Since winning the election, Rohani has pledged greater transparency for the Islamic Republic’s nuclear programme and said he would work to ease sanctions. However, the immediate priority for Iranians is the economy.
The national currency, the rial, has fallen by more than 50 per cent since last year due to sanctions and the official inflation rate has hit 32.2 per cent – but is believed to be even higher.
The solution to tackle rocketing inflation and unemployment, said Mr Rohani, was to boost domestic production through channelling liquidity toward the industrial, agricultural and tourism sectors…
“The first priority is people’s livelihoods . . . and the immediate needs such as basic commodities,” he said. “Then, we need to plan in the coming months to stabilise the economy.”
- Rohani’s 2004 speech to the Supreme Revolution Council, in which he emphasises the importance of mastering the nuclear fuel cycle.
“If one day we are able to complete the fuel cycle and the world sees that it has no choice — that we do possess the technology — then the situation will be different.
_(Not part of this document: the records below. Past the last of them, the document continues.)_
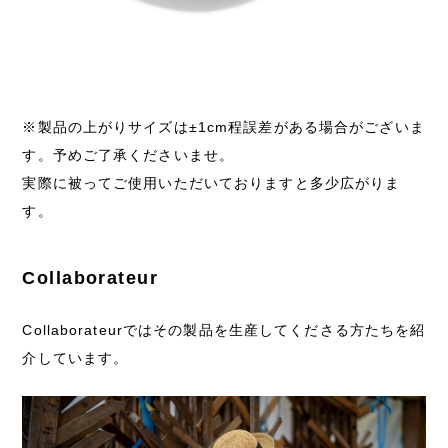
※製品の上がりサイズは±1cm程誤差がある場合がございま
す。予めご了承くださいませ。
実際に被ってご使用いただいておりますと多少広がりま
す。
Collaborateur
Collaborateurではその製品を生産してくださる方たちを紹
介しています。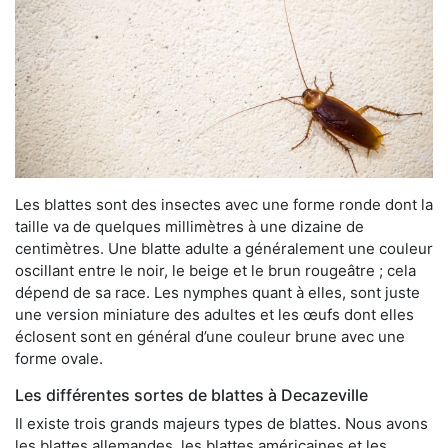
Les blattes sont des insectes avec une forme ronde dont la
taille va de quelques millimètres à une dizaine de
centimètres. Une blatte adulte a généralement une couleur
oscillant entre le noir, le beige et le brun rougeâtre ; cela
dépend de sa race. Les nymphes quant à elles, sont juste
une version miniature des adultes et les œufs dont elles
éclosent sont en général d’une couleur brune avec une
forme ovale.
Les différentes sortes de blattes à Decazeville
Il existe trois grands majeurs types de blattes. Nous avons
les blattes allemandes, les blattes américaines et les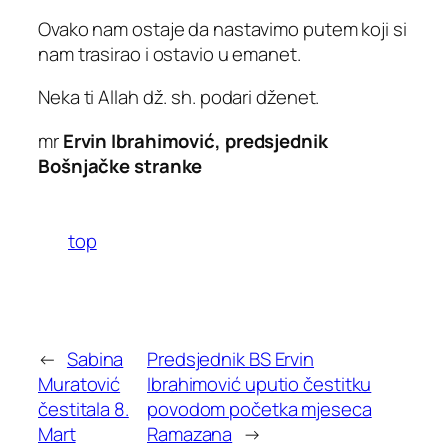
Ovako nam ostaje da nastavimo putem koji si
nam trasirao i ostavio u emanet.
Neka ti Allah dž. sh. podari dženet.
mr
Ervin Ibrahimović, predsjednik
Bošnjačke stranke
top
←
Sabina
Predsjednik BS Ervin
Muratović
Ibrahimović uputio čestitku
čestitala 8.
povodom početka mjeseca
Mart
Ramazana
→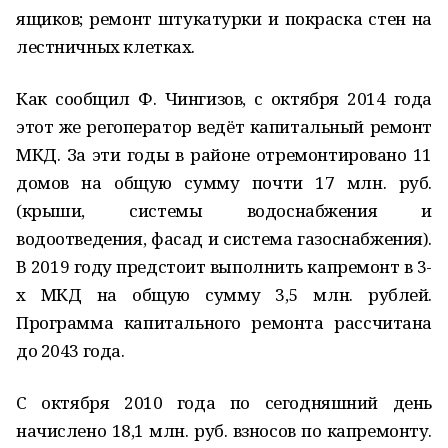
ящиков; ремонт штукатурки и покраска стен на
лестничных клетках.
Как сообщил Ф. Чингизов, с октября 2014 года
этот же регоператор ведёт капитальный ремонт
МКД. За эти годы в районе отремонтировано 11
домов на общую сумму почти 17 млн. руб.
(крыши, системы водоснабжения и
водоотведения, фасад и система газоснабжения).
В 2019 году предстоит выполнить капремонт в 3-
х МКД на общую сумму 3,5 млн. рублей.
Программа капитального ремонта рассчитана
до 2043 года.
С октября 2010 года по сегодняшний день
начислено 18,1 млн. руб. взносов по капремонту.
The world did not want Pakistan to have an atomic bomb or Brazil to have the fuel cycle, but Pakistan built its bomb and Brazil has its fuel cycle, and the world started to work with them. Our problem is that we have not achieved either one, but we are standing at the threshold.”
- An analysis by Shaul Bakhash, a professor of history at George Mason University, of Rohani’s campaign.
“He questioned the necessity of the expanding security state and the constant oversight of student and civil society associations by the security agencies. He spoke of the need for greater freedom of press and speech. He devoted attention to women’s rights issues and promised to establish a ministry for women’s affairs.”